At Christmas time he traditionally receives his helping of the Christmas porridge and a glass of whiskey. I just set this out for him on a table by our barn (see picture), where I also place other offerings for him during the year.
However, there is another being who is entitled to her bowl of Christmas porridge and that is the ancient Germanic Frau Holle (Vrouw Holle in Dutch, in my mother tongue). At this time of year, she is out and about with her heimchen, her troop of spirit children. She is one of the powerful figures named as a Leader of the Wild Hunt. For more information check out the course description for a sacred art retreat titled The Wild Hunt that Susan Rossi and I teach:
Mother Holle is on border patrol in the liminal zone, the crack between the worlds, and collects the souls or spirits of stillborn children and dead children. This is her death goddess aspect. Germanic Folklore records accounts of people who encountered her and her troop of Heimchen (spirit children). For more details please watch the dedicated art video I made about this aspect of Frau Holle:
Our family actually set out three bowls this year: one for the Gårdstomte outside (and also a glass of whiskey for him), one in the kitchen for Frau Holle and a separate bowl for the Heimchen, spirit children who accompany Mother Holle, on the window sill – so they can easily find it when they are passing!
My own children don’t question this:
"Oh yes, the porridge for Mother Holle, of course! And please take some of my own porridge as an extra offering for the spirit children!"
Oh! Just one more pointer: the porridge set out needs to be delicious, with a lick of butter and cinnamon (kanel) sprinkled on top. You can also add syrup, fruit jelly or honey.
The Julgröt can also be used for divination: drop one almond in the porridge and ther person who finds it in his bowl will get married in the coming year!
The Christmas porridge is also called tomtegröt (Tomteporridge) or risgröt (rice pudding or rice porridge). For those who can read Swedish (or operate Google Translate!):
Risgrynsgröt (även kallad julgröt, tomtegröt och risgröt) är en maträtt som lagas på vatten, mjölk, kanel (ofta hel), runda risgryn ("grötris") och lite salt.

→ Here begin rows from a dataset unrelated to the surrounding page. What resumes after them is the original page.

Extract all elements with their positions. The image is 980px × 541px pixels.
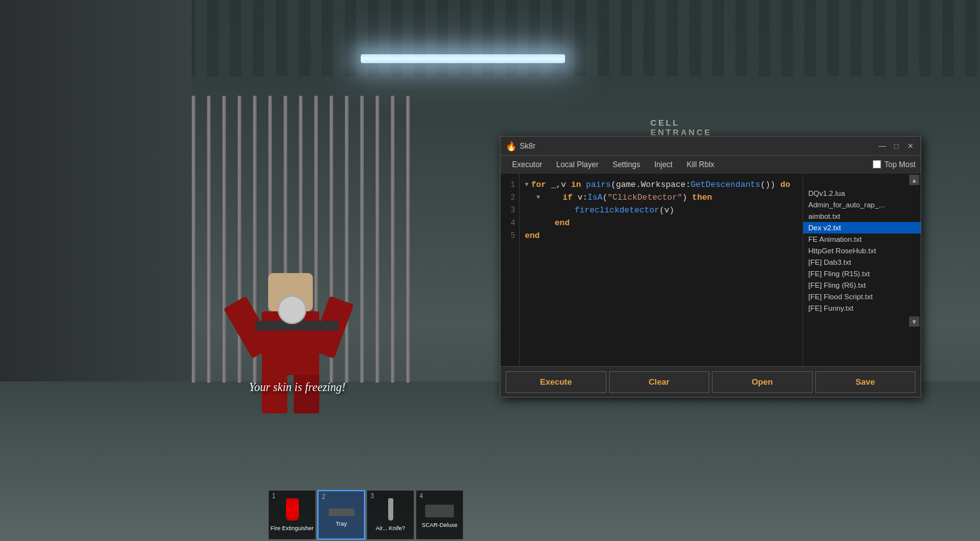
close-button[interactable]: ✕ (905, 141, 916, 151)
code-line-2: ▼ if v: IsA ( "ClickDetector" ) then (525, 191, 797, 204)
freeze-notification: Your skin is freezing! (249, 381, 345, 394)
maximize-button[interactable]: □ (891, 141, 901, 151)
file-panel: ▲ DQv1.2.lua Admin_for_auto_rap_... aimb… (803, 174, 921, 366)
bar (207, 96, 211, 383)
code-editor[interactable]: 1 2 3 4 5 ▼ for _,v in pairs (game.Works… (501, 174, 803, 366)
top-most-label: Top Most (884, 160, 916, 169)
file-item-5[interactable]: HttpGet RoseHub.txt (803, 245, 921, 256)
menu-settings[interactable]: Settings (606, 158, 646, 171)
clear-button[interactable]: Clear (609, 371, 710, 393)
line-num-3: 3 (501, 204, 515, 217)
bar (375, 96, 379, 383)
scroll-up-button[interactable]: ▲ (909, 175, 919, 185)
file-item-7[interactable]: [FE] Fling (R15).txt (803, 268, 921, 279)
code-line-3: fireclickdetector (v) (525, 204, 797, 217)
slot-number-1: 1 (272, 493, 276, 500)
save-button[interactable]: Save (815, 371, 916, 393)
bar (192, 96, 195, 383)
title-bar[interactable]: 🔥 Sk8r — □ ✕ (501, 137, 921, 156)
file-item-4[interactable]: FE Animation.txt (803, 233, 921, 245)
executor-content: 1 2 3 4 5 ▼ for _,v in pairs (game.Works… (501, 174, 921, 366)
scroll-buttons: ▲ (803, 174, 921, 186)
scar-icon (425, 505, 454, 517)
menu-kill-rblx[interactable]: Kill Rblx (680, 158, 720, 171)
bar (391, 96, 395, 383)
top-most-checkbox[interactable] (873, 160, 881, 168)
bar (222, 96, 226, 383)
tray-icon (329, 508, 354, 516)
slot-label-1: Fire Extinguisher (271, 522, 314, 532)
line-numbers: 1 2 3 4 5 (501, 174, 520, 366)
toggle-1: ▼ (525, 179, 529, 191)
slot-label-2: Tray (336, 517, 347, 528)
menu-bar: Executor Local Player Settings Inject Ki… (501, 156, 921, 174)
menu-executor[interactable]: Executor (506, 158, 548, 171)
file-item-8[interactable]: [FE] Fling (R6).txt (803, 279, 921, 291)
executor-window: 🔥 Sk8r — □ ✕ Executor Local Player Setti… (500, 136, 921, 397)
code-line-1: ▼ for _,v in pairs (game.Workspace: GetD… (525, 179, 797, 191)
hotbar-slot-4[interactable]: 4 SCAR-Deluxe (416, 490, 464, 540)
file-item-0[interactable]: DQv1.2.lua (803, 188, 921, 199)
top-most-area: Top Most (873, 160, 916, 169)
extinguisher-icon (286, 498, 299, 521)
hotbar-slot-2[interactable]: 2 Tray (317, 490, 365, 540)
file-item-2[interactable]: aimbot.txt (803, 211, 921, 222)
file-item-9[interactable]: [FE] Flood Script.txt (803, 291, 921, 302)
bar (406, 96, 410, 383)
bar (360, 96, 364, 383)
scroll-down-buttons: ▼ (803, 315, 921, 328)
executor-toolbar: Execute Clear Open Save (501, 366, 921, 397)
file-item-1[interactable]: Admin_for_auto_rap_... (803, 199, 921, 211)
toggle-2: ▼ (525, 191, 540, 204)
slot-number-4: 4 (419, 493, 423, 500)
scroll-down-button[interactable]: ▼ (909, 316, 919, 327)
line-num-4: 4 (501, 217, 515, 230)
slot-number-2: 2 (322, 493, 326, 500)
char-tray-plate (278, 295, 306, 324)
hotbar-slot-1[interactable]: 1 Fire Extinguisher (268, 490, 316, 540)
window-controls: — □ ✕ (877, 141, 916, 151)
file-item-6[interactable]: [FE] Dab3.txt (803, 256, 921, 268)
menu-local-player[interactable]: Local Player (550, 158, 605, 171)
code-content[interactable]: ▼ for _,v in pairs (game.Workspace: GetD… (520, 174, 803, 366)
line-num-2: 2 (501, 191, 515, 204)
slot-number-3: 3 (370, 493, 374, 500)
open-button[interactable]: Open (712, 371, 813, 393)
file-item-3[interactable]: Dex v2.txt (803, 222, 921, 233)
execute-button[interactable]: Execute (506, 371, 607, 393)
line-num-5: 5 (501, 230, 515, 242)
app-icon: 🔥 (506, 141, 516, 151)
line-num-1: 1 (501, 179, 515, 191)
window-title: Sk8r (520, 142, 877, 151)
cell-entrance-sign: CELLENTRANCE (651, 118, 712, 137)
code-line-4: end (525, 217, 797, 230)
hotbar: 1 Fire Extinguisher 2 Tray 3 Air... Knif… (268, 490, 464, 541)
knife-icon (388, 498, 393, 521)
menu-inject[interactable]: Inject (648, 158, 679, 171)
file-list: DQv1.2.lua Admin_for_auto_rap_... aimbot… (803, 186, 921, 315)
ceiling-light-2 (361, 54, 565, 63)
slot-label-4: SCAR-Deluxe (421, 519, 457, 529)
minimize-button[interactable]: — (877, 141, 887, 151)
code-line-5: end (525, 230, 797, 242)
file-item-10[interactable]: [FE] Funny.txt (803, 302, 921, 314)
hotbar-slot-3[interactable]: 3 Air... Knife? (366, 490, 414, 540)
slot-label-3: Air... Knife? (375, 522, 405, 532)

Risgrynsgröt är en traditionell julrätt, men äts året om. Gröten äts oftast med kanel, socker, och med mjölk men också med sirap, smör, sylt eller saftsås. Ibland lägger man en skalad mandel i gröten och enligt folktron blir den som får mandeln gift följande år. I Skåne, Danmark, Norge och Island är det vanligt att den som får mandeln erhåller en så kallad mandelgåva. I delar av Sverige förekom det under främst slutet av 1800-talet och under 1920- och 1930-talet så kallade grötdockor. Dessa små dockor var några enstaka centimeter långa, vanligtvis tillverkade av porslin, och lades i gröten som gåva eller istället för mandel.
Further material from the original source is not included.